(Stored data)

****************

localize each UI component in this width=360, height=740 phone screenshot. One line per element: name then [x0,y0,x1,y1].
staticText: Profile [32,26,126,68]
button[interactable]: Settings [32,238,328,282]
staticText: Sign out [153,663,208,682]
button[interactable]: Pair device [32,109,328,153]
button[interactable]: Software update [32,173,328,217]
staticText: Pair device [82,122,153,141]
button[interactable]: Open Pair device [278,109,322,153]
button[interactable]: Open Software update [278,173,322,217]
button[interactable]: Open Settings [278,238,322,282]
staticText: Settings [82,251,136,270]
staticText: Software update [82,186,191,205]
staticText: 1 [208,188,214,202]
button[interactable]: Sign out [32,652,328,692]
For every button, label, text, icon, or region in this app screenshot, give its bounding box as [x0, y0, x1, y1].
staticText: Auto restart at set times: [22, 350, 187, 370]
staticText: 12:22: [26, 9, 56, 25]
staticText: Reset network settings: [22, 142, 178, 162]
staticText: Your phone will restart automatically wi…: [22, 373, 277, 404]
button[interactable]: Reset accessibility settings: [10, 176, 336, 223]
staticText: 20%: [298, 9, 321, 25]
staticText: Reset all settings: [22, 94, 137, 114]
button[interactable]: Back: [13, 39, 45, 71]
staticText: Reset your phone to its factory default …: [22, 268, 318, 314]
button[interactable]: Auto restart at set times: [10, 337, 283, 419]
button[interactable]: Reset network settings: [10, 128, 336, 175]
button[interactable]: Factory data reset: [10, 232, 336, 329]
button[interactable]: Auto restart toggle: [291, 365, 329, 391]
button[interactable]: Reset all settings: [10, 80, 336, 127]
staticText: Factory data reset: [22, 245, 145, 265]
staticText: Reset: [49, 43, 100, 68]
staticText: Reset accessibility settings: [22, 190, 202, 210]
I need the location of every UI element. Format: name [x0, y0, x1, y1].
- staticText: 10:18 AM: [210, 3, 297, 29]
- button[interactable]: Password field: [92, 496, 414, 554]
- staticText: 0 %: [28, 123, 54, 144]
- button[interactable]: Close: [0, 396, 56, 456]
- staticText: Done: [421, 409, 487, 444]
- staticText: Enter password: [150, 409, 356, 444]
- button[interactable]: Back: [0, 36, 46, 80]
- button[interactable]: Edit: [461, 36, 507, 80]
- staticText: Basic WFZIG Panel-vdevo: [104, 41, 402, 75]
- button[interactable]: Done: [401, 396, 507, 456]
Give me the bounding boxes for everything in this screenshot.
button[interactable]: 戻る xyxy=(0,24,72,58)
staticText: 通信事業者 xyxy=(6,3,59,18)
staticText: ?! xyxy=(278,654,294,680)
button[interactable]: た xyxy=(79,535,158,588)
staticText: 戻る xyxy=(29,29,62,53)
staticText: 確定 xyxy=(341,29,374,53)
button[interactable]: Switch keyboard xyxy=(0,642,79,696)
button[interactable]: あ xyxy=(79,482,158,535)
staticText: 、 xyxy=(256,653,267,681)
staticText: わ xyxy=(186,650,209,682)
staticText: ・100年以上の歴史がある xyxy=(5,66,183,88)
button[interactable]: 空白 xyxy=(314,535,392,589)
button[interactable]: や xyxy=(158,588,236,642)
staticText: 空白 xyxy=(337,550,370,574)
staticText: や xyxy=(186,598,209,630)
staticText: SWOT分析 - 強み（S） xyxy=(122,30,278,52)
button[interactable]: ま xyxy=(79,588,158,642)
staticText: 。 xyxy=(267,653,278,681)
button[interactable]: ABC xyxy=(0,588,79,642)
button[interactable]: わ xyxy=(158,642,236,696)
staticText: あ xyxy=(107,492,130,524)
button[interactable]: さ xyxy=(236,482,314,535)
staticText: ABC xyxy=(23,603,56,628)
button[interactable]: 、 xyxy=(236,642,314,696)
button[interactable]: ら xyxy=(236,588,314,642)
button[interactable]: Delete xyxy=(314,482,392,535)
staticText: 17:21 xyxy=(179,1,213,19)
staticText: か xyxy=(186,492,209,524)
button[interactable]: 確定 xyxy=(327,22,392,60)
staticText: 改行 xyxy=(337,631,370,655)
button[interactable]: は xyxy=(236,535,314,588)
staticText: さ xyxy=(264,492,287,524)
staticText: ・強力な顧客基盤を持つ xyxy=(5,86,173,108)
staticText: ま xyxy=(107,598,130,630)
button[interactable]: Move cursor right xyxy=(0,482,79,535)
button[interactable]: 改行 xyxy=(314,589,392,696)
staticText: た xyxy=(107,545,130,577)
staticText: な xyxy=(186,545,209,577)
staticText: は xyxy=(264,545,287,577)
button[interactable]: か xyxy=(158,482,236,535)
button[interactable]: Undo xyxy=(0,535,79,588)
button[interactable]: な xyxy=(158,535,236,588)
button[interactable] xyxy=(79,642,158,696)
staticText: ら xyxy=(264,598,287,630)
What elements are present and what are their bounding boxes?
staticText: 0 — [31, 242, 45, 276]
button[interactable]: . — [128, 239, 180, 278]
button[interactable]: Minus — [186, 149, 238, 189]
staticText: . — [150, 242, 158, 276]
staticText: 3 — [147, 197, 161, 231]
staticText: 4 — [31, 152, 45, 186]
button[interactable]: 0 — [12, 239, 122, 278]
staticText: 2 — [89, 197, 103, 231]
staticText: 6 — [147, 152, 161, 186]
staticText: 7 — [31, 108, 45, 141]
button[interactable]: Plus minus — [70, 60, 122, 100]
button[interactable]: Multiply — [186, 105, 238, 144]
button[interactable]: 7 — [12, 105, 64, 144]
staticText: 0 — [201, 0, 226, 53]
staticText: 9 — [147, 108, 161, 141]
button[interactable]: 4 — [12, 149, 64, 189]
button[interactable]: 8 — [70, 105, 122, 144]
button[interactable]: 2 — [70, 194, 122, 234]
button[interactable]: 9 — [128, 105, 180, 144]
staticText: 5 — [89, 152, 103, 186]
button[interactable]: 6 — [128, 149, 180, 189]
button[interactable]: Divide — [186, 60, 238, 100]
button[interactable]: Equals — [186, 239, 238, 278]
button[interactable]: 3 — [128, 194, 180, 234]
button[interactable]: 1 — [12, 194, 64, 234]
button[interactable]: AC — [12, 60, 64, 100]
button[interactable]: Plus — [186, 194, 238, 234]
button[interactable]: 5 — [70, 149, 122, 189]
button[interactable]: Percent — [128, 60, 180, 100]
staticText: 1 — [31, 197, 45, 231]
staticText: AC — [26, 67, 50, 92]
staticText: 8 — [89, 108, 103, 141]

****************

For each line in the entries that holds "Plus", return that line.

button[interactable]: Plus minus — [70, 60, 122, 100]
button[interactable]: Plus — [186, 194, 238, 234]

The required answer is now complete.